At Altuzarra the ease of the early days of Seattle grunge were definitely in play, with souped up and sophisticated details. Loose fitting tee’s in argyle, patchworks and plaids along with patterned pullovers, tweed jackets and printed jeans. There was also a bevy of outerwear featuring amped up parkas with cozy hoods and plush furs. Underneath there were sheer tops, dresses and slit skirts. Overall it was a gorgeous mix of edgy, cool and wearable pieces.
Alexander Wang took sportwear to a luxurious and urban state of being this season. The collection consisted of the usual creativity that AW always exhibits including deconstructed tuxedo pants that hinted of track pants when unzipped from the bottom and parka/ motorcycle jacket hybrids that looked sumptuous and hip like something a soho snowbunny might wear. There were bib blouses, smock dresses, fur blazers and of course the coveted finale gowns in silky fabrics some with carwash like strips that accented the legs in a big way. There were even oversized sunglasses with headbands to match for the jet set crowd. I always feel like Wang designs for the super cool downtown editors and twenty year old models… but none the less I can’t wait to nab a few of these pieces for myself come fall.
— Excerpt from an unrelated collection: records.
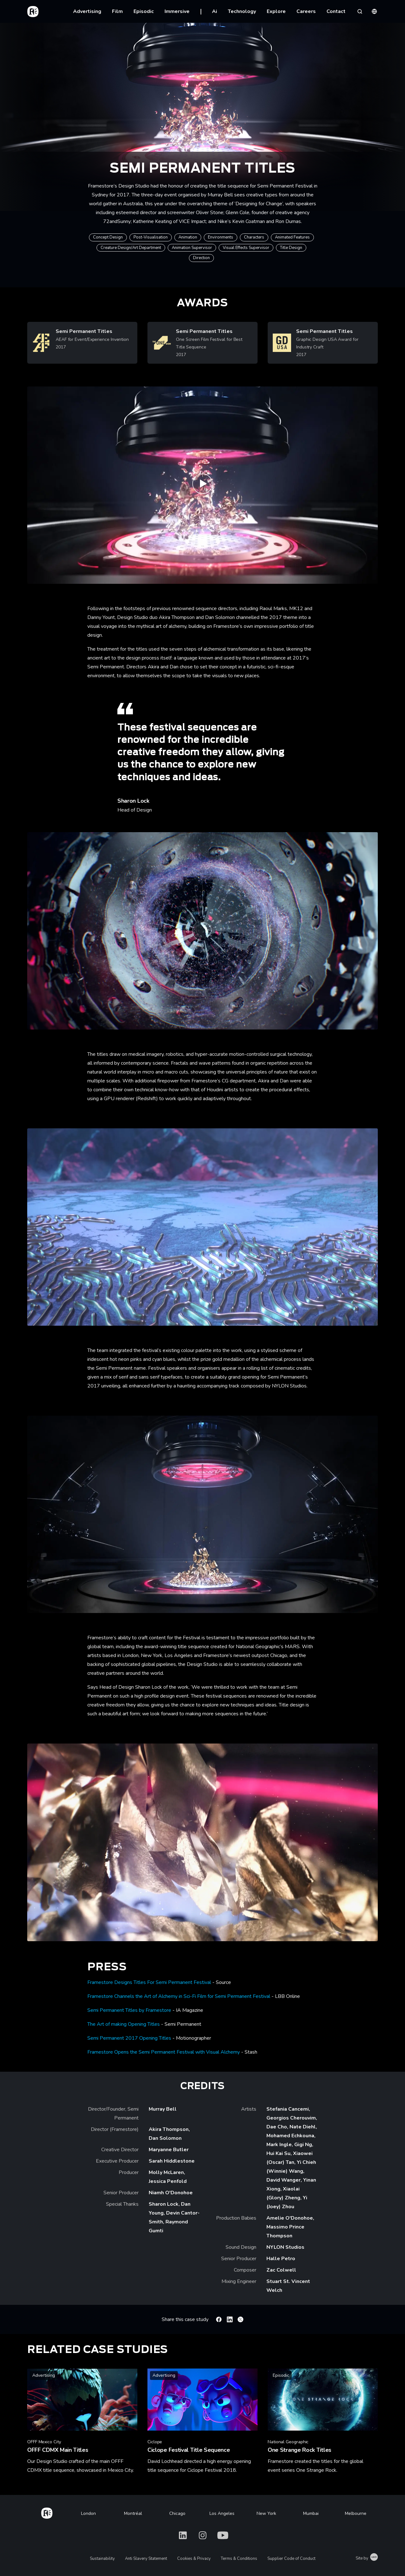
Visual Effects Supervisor (246, 248)
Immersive (177, 11)
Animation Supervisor (192, 248)
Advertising (87, 11)
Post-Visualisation (151, 237)
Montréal (133, 2513)
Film (117, 11)
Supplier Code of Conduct (291, 2558)
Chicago (177, 2513)
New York (266, 2513)
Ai (214, 11)
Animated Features (292, 237)
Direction (201, 258)
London (88, 2513)
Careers (306, 11)
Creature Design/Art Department (131, 248)
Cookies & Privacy (194, 2558)
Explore (276, 11)
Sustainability (102, 2558)
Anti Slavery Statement (146, 2558)
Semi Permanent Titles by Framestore (129, 2010)
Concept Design (108, 237)
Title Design (291, 248)
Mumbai (311, 2513)
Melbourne (355, 2513)
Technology (242, 11)
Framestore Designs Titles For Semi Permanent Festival (149, 1982)
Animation (187, 237)
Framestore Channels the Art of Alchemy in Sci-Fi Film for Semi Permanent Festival (178, 1996)
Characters (254, 237)
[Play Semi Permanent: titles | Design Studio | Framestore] (202, 485)
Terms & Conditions (239, 2558)
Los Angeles (221, 2513)
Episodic (144, 11)
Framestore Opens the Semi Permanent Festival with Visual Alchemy (163, 2052)
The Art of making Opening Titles (123, 2024)
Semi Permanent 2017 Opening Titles (129, 2038)
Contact (336, 11)
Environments (220, 237)
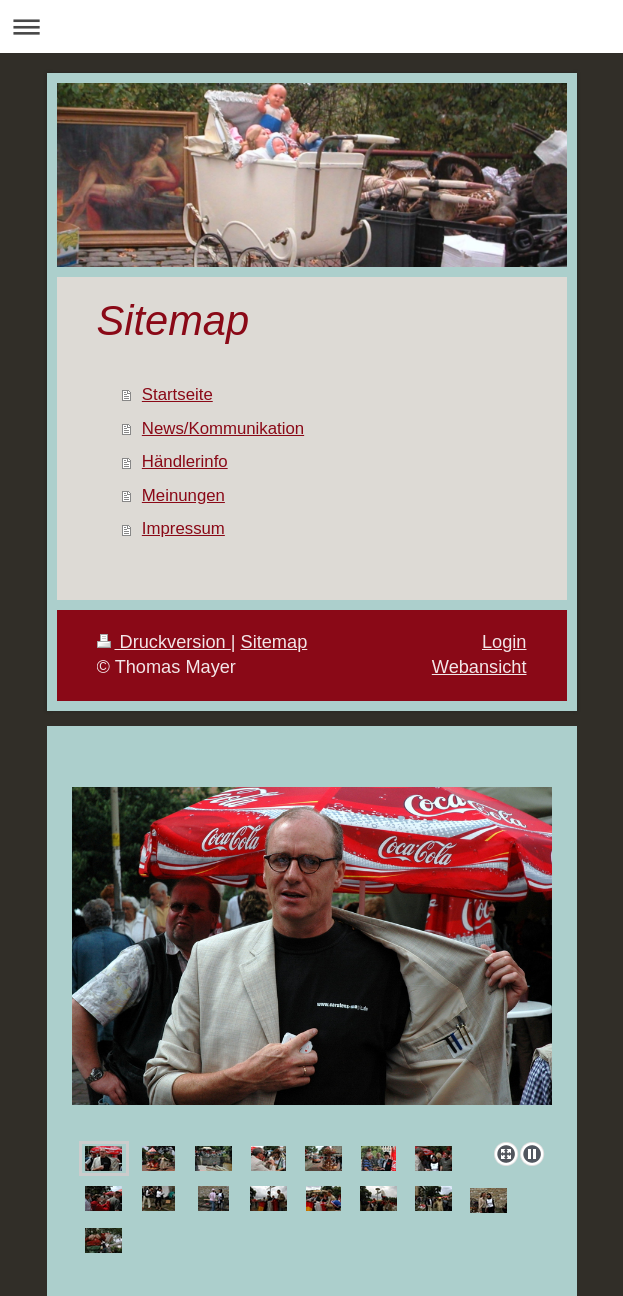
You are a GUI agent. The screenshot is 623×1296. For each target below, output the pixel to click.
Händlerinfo (185, 461)
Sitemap (274, 642)
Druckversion (164, 642)
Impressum (183, 528)
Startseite (177, 394)
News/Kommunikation (223, 428)
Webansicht (479, 667)
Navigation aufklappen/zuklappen (311, 26)
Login (504, 642)
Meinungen (183, 495)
After seeing his collection up close and personal last season I couldn’t wait to see what 2010 CFDA runner up Prabal Gurung had in store for fall. Of course he didn’t disappoint. In case it wasn’t obvious Mr Gurung has moved to the top of the list of favorites for me, right up there with Ralph Rucci. The attention to detail is beyond the norm with Prabal and the added touches of luxury were delightfully sprinkled everywhere. Though the palette was heavy with black and white there were pops of peony, honeysuckle and vermillion that furthered the ladylike feeling. Jackets and coats in flouncy fur and curve hugging dresses in silks and knits all proved to be as expected -tailored perfectly with every bit as much effort as a couturier.